(Sharecast News) - Beleaguered French retailer Casino Guichard-Perrachon is to cut up to 3,200 jobs as part of wide-reaching overhaul.

The debt-laden supermarket chain completed a court-approved restructuring last month led by France Retail Holdings, which is controlled by Czech billionaire Daniel Kretinsky.

It has already reached agreements to sell 288 supermarkets and hypermarkets in France, leaving it with more upmarket brand Monoprix and city centre chain Franprix, and on Wednesday unveiled plans to turn the remaining business around.

Casino said it would pool support services between brands, re-internalise skills and strengthen purchasing partnerships with rivals Intermarche and Auchan.

The overhaul will mean the loss of between 1,293 and 3,267 jobs, however, including reducing the St Etienne head office workforce by 554.

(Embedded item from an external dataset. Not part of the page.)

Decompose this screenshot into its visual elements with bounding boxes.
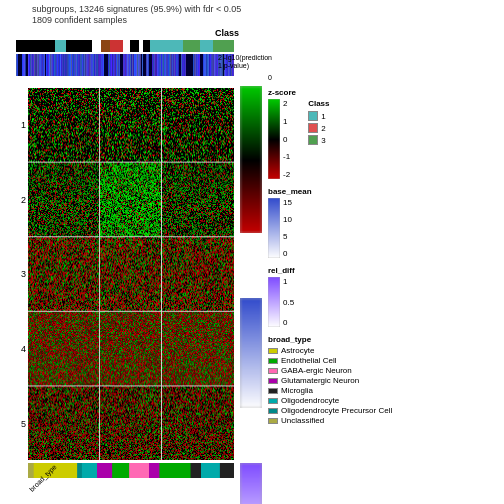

A further 1,974 jobs will be cut if no buyers can be found for various hypermarkets, supermarkets and logistics platforms.

The retailer, which intends to invest €1.2bn modernising remaining stores, said: "This plan will secure the group's long-term future and make it gradually more agile, so that it can ultimately return to growth and become France's lading convenience store retailer."

Philippe Palazzi, chief executive, added: "After the group's financial restructuring and its refocusing on convenience brands, this transformation plan represents a key step towards setting Casino on a new growth trajectory."

Palazzi has replaced Jean-Charles Naouri, the French retail tycoon who led Casino for more than two decades.

Losses and debts have soared in recent years at the retailer, which has around 8,000 stores in France and overseas, while its market share has weakened.

As at noon BST, shares in Casino were up 4%.